§ YOUR ASSIGNMENT
Find how many lines in the listing below include the word "thumb". Give that number only.

+++ SOURCE DATA

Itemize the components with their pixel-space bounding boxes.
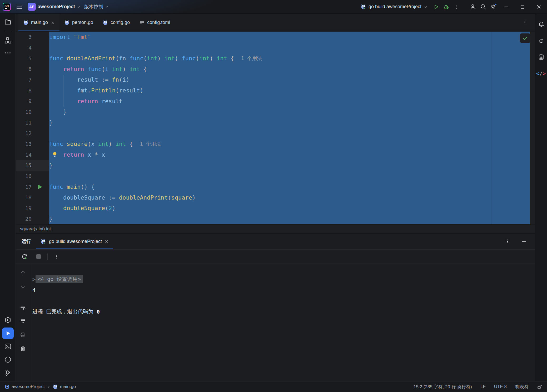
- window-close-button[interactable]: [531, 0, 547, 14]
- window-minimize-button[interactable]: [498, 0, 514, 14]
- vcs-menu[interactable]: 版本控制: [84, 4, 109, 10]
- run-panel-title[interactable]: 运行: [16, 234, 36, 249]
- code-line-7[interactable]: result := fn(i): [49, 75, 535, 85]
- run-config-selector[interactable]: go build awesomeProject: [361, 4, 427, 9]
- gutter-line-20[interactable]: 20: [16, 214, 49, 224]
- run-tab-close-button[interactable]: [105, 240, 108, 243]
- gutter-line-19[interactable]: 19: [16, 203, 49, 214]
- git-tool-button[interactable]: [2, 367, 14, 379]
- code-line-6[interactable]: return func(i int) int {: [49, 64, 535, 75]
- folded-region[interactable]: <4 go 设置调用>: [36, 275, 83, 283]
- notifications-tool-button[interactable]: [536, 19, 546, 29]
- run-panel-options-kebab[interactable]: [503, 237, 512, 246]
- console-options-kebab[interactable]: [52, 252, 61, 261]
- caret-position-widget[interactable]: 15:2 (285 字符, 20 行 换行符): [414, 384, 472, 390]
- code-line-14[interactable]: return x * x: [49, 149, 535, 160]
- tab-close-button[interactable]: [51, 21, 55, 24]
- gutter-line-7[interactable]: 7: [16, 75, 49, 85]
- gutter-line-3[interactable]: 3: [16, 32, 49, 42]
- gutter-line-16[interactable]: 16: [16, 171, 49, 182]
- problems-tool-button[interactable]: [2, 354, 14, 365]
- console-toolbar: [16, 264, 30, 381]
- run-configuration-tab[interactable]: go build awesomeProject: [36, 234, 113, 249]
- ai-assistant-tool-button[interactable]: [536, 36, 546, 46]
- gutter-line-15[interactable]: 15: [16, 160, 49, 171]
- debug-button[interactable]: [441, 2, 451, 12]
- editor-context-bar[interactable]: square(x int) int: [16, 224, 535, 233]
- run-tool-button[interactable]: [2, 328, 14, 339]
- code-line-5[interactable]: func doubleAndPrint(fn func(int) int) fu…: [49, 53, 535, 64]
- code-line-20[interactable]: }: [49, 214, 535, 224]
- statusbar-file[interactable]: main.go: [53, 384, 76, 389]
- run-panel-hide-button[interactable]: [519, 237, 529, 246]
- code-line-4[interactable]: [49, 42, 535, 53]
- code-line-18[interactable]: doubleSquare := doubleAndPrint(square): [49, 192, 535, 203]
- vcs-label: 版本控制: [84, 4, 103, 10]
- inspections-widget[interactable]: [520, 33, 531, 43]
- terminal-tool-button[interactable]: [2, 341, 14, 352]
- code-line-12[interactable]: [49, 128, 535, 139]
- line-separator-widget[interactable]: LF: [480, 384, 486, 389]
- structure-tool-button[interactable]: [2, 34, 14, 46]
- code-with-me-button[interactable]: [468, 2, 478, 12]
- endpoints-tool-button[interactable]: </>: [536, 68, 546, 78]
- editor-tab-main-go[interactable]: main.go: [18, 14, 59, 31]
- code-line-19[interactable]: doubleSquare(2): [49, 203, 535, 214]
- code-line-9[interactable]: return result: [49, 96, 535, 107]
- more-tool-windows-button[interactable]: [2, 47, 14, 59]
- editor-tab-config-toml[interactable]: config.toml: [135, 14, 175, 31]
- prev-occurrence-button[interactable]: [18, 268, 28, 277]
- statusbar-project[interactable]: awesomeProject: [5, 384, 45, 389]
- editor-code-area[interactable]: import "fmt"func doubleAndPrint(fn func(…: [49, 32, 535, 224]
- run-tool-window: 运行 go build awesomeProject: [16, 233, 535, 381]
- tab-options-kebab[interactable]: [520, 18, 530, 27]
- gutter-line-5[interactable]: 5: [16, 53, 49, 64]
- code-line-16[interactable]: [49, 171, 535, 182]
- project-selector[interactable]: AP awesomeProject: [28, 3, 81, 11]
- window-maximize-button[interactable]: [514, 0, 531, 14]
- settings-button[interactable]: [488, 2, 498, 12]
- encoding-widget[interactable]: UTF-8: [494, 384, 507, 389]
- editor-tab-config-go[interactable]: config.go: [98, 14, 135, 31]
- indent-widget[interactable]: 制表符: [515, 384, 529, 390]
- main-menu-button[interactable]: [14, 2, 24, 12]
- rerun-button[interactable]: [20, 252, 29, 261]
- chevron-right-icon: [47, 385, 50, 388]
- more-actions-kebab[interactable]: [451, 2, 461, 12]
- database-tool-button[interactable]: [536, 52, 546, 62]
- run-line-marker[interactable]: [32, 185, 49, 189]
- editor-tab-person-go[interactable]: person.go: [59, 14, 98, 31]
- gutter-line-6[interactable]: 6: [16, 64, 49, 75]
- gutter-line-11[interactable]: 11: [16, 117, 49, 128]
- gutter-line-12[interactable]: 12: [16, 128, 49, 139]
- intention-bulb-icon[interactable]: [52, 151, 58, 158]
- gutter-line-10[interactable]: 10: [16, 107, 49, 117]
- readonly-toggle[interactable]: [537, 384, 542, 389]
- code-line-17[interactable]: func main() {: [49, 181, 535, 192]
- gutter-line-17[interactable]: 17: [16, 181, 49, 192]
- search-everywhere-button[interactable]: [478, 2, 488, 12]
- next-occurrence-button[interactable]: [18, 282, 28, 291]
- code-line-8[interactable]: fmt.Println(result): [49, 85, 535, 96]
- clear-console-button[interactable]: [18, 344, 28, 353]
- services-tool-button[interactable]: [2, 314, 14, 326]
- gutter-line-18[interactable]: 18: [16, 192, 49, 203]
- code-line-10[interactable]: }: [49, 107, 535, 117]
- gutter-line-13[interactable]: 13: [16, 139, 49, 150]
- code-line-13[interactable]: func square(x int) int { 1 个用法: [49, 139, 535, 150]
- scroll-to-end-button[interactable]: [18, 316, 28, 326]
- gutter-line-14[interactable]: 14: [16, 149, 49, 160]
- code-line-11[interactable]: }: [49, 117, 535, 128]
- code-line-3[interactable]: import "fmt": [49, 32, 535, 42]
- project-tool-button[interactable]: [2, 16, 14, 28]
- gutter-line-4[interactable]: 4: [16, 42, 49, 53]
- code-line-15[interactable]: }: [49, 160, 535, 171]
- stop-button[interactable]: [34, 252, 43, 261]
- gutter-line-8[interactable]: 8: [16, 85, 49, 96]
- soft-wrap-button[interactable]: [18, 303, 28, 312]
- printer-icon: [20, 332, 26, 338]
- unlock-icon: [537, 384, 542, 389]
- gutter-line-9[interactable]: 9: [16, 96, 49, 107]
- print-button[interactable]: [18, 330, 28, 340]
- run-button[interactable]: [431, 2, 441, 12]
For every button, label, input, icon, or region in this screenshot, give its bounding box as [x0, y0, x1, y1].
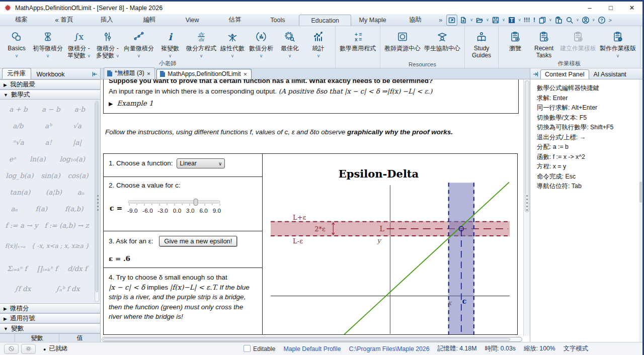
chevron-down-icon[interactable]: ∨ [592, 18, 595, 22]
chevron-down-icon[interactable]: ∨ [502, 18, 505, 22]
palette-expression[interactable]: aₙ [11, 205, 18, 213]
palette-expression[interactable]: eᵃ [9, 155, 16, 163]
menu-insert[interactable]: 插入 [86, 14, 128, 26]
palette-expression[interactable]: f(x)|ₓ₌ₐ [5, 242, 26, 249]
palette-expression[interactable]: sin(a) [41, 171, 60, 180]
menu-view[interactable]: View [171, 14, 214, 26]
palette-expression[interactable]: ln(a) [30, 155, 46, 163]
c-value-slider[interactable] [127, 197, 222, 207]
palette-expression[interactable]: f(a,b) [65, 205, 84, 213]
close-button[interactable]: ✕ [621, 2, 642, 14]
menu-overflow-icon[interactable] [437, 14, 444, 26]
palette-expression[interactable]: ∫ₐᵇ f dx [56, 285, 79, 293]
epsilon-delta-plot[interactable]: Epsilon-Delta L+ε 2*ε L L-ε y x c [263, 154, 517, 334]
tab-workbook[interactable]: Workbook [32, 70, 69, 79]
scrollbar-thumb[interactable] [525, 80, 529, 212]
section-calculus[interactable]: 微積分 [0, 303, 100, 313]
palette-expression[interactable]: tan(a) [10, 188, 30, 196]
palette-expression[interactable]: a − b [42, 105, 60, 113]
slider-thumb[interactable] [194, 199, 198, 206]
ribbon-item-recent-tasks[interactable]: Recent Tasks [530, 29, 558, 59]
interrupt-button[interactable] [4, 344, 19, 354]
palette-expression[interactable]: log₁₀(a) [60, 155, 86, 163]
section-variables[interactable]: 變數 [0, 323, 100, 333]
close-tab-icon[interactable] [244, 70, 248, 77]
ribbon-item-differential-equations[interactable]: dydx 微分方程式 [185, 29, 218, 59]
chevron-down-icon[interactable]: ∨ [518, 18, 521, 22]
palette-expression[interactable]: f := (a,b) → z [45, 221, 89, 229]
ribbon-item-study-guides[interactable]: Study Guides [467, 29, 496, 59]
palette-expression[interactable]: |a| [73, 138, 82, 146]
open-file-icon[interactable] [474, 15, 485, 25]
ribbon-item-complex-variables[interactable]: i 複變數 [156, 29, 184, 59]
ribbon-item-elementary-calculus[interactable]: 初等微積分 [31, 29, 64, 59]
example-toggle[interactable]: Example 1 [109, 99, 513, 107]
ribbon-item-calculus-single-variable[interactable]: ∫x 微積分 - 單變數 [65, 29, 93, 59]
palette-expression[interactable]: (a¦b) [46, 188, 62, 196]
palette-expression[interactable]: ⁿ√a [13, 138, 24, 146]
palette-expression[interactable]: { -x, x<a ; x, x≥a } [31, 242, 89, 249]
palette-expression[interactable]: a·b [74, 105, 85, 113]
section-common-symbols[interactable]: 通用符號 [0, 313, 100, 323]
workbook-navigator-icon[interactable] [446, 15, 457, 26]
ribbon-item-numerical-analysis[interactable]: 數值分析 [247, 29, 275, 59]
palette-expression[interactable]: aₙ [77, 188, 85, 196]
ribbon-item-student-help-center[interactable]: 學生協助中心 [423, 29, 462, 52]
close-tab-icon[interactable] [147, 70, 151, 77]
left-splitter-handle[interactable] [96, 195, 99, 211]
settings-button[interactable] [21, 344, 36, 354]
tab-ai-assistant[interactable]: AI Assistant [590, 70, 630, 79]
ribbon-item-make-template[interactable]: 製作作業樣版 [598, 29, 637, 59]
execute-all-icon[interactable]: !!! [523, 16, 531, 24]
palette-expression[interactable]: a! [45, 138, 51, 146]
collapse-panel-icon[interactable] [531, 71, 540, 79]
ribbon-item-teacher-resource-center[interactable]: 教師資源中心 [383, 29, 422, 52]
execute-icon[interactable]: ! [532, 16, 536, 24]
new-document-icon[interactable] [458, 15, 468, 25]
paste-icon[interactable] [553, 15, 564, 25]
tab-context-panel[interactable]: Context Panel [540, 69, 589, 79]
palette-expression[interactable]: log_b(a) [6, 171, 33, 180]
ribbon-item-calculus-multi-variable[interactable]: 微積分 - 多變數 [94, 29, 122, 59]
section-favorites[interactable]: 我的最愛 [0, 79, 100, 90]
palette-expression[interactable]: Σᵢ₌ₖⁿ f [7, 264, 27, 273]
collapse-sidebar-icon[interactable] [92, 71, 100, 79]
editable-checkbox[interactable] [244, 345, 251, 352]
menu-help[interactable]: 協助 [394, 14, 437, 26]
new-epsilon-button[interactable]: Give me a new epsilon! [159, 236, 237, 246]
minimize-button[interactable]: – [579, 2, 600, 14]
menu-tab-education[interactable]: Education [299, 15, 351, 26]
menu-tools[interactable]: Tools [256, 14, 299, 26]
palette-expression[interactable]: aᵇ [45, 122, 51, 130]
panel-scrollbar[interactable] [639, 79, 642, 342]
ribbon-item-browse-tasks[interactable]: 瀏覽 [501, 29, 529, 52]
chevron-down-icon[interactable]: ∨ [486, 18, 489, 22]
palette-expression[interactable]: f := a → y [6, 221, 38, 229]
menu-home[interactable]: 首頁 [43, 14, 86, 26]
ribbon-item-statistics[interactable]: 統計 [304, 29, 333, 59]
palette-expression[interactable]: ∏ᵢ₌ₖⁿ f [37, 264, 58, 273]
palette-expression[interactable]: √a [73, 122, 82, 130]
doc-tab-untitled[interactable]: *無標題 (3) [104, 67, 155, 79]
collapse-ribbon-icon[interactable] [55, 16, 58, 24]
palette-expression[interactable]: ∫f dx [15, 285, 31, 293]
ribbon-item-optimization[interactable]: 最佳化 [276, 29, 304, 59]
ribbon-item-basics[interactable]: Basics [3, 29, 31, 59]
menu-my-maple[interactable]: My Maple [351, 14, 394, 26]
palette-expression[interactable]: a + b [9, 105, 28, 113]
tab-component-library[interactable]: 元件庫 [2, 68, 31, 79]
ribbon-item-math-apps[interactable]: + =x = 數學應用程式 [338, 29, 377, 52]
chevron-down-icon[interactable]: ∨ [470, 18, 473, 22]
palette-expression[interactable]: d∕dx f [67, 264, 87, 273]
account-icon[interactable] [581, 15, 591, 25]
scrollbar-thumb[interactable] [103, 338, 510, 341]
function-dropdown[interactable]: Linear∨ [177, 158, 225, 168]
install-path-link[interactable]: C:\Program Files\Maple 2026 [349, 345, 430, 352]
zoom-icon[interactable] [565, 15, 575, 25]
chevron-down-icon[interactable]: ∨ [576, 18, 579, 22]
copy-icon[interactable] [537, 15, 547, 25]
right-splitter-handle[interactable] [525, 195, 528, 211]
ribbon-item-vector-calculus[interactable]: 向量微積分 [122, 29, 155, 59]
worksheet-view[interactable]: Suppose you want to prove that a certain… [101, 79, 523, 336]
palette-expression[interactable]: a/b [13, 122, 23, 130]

++++++

§ RESPONSE TO THIS EXERCISE
3